### INPUT MATERIAL
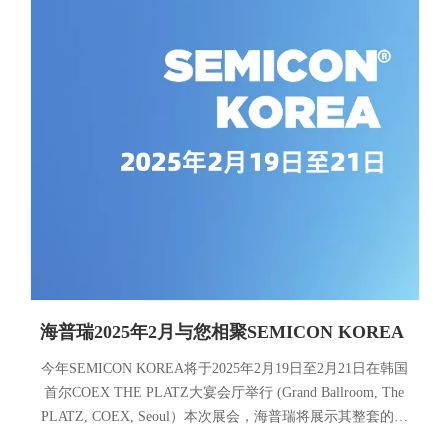
海普瑞2025年2月与您相聚SEMICON KOREA
今年SEMICON KOREA将于2025年2月19日至2月21日在韩国
首尔COEX THE PLATZ大宴会厅举行 (Grand Ballroom, The
PLATZ, COEX, Seoul）本次展会，海普瑞将展示其整套的超
纯管路系统，包括PFA/PVDF材质的超纯阀门/管材/管件、容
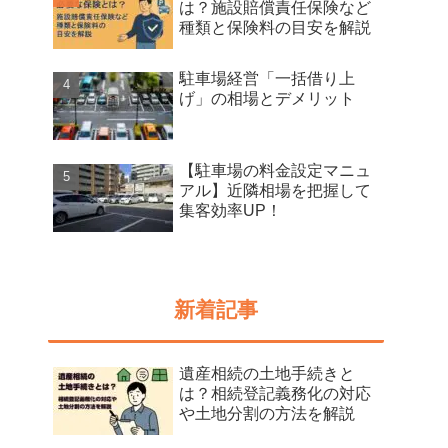
は？施設賠償責任保険など
種類と保険料の目安を解説
駐車場経営「一括借り上
げ」の相場とデメリット
【駐車場の料金設定マニュ
アル】近隣相場を把握して
集客効率UP！
新着記事
遺産相続の土地手続きと
は？相続登記義務化の対応
や土地分割の方法を解説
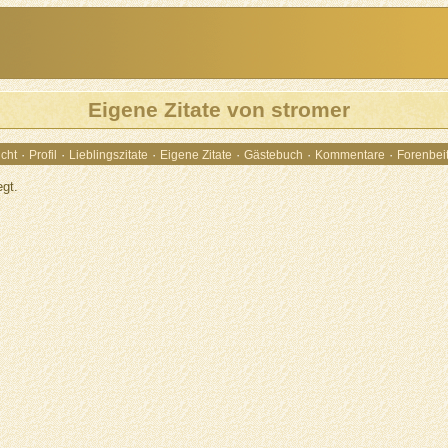
Eigene Zitate von stromer
·
·
·
·
·
·
cht
Profil
Lieblingszitate
Eigene Zitate
Gästebuch
Kommentare
Forenbei
egt.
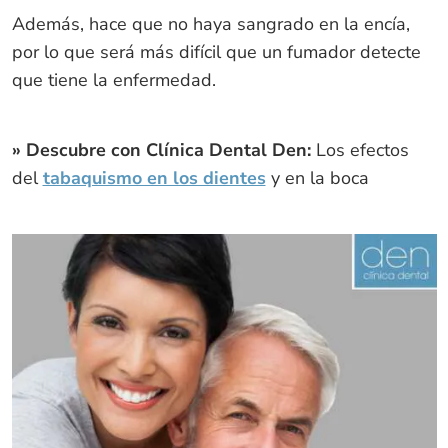
Además, hace que no haya sangrado en la encía,
por lo que será más difícil que un fumador detecte
que tiene la enfermedad.
» Descubre con Clínica Dental Den:
Los efectos
del
tabaquismo en los dientes
y en la boca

### WORK ITEM
Which lines above include "Eigene"? Show each of them by copying it.

### YOUR SOLUTION
Eigene Zitate von stromer
Eigene Zitate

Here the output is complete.